[MATERIAL SUPPLIED]
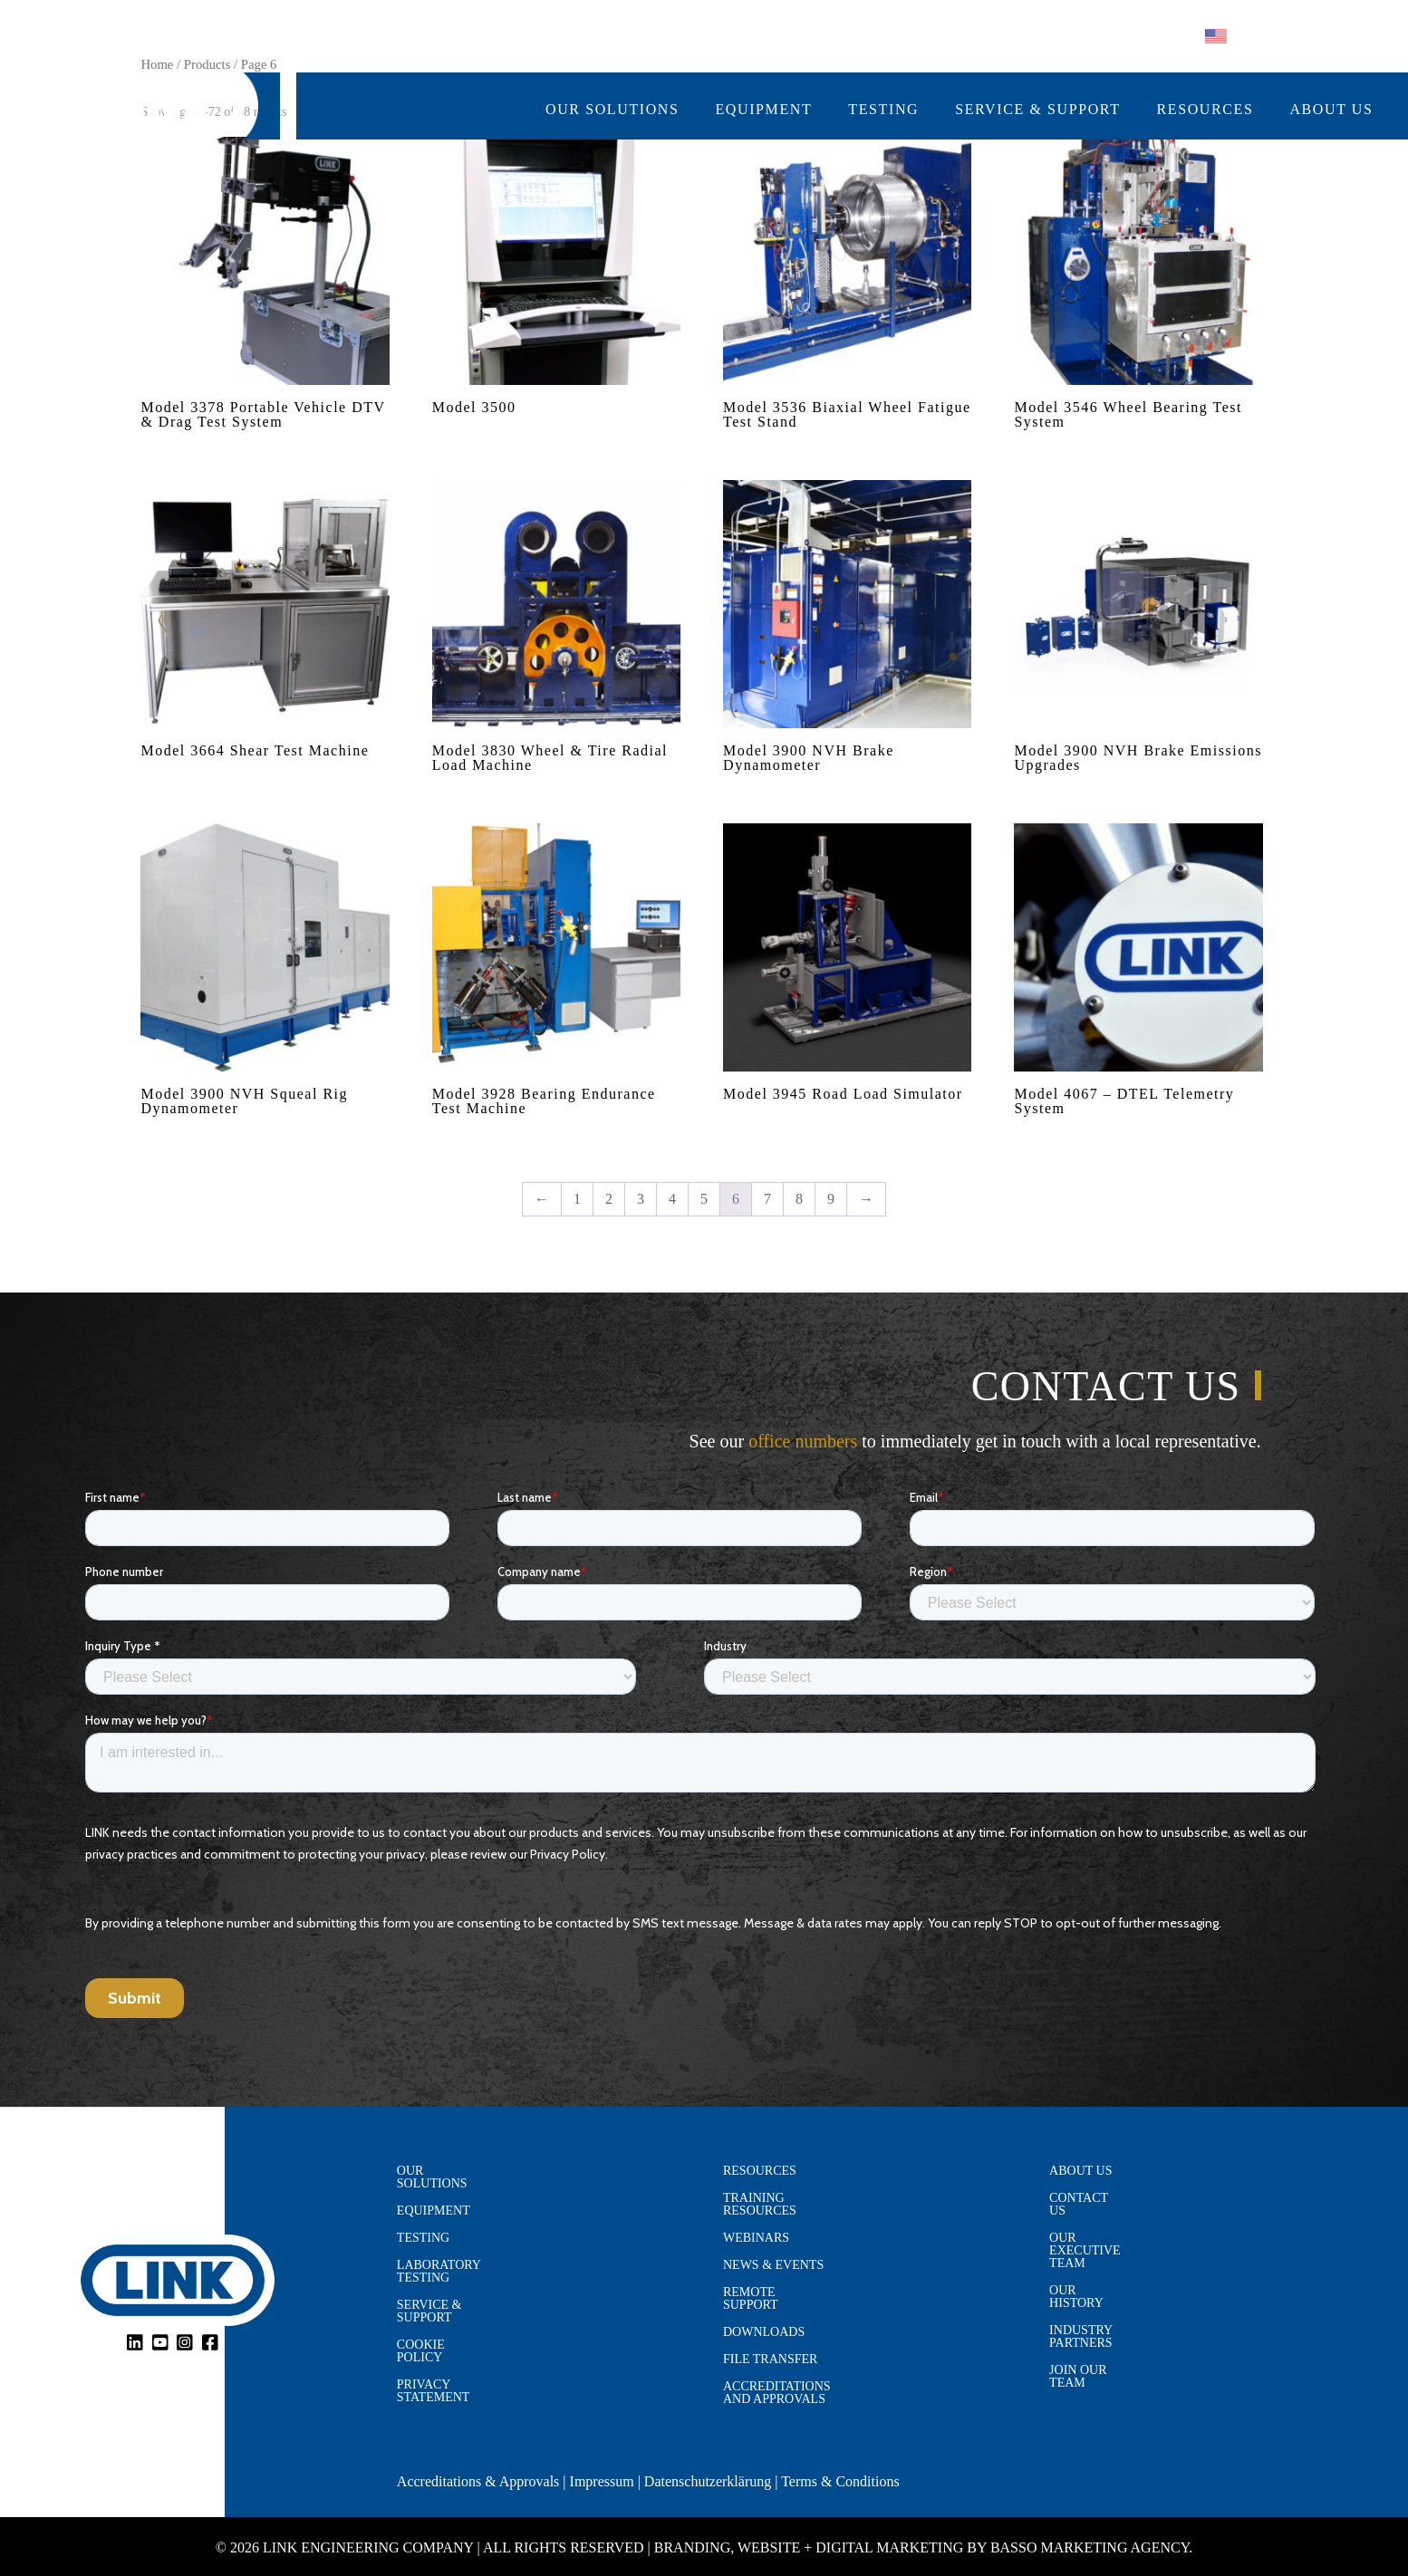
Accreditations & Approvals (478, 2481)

* * *

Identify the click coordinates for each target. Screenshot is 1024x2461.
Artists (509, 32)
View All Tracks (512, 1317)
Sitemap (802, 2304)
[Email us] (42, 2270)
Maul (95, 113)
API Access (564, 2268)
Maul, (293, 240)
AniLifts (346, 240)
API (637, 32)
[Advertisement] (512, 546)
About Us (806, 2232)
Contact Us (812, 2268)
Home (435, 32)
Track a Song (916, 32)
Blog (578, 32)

[EXERCISE REQUIREMENTS] Among the records above, a stretch begins at the line containing "Maul, (293, 240)" and ends at the line containing "Blog (578, 32)". Restate that stretch word for word, and nothing else.

[WRITTEN REPLY]
Maul, (293, 240)
AniLifts (346, 240)
API (637, 32)
[Advertisement] (512, 546)
About Us (806, 2232)
Contact Us (812, 2268)
Home (435, 32)
Track a Song (916, 32)
Blog (578, 32)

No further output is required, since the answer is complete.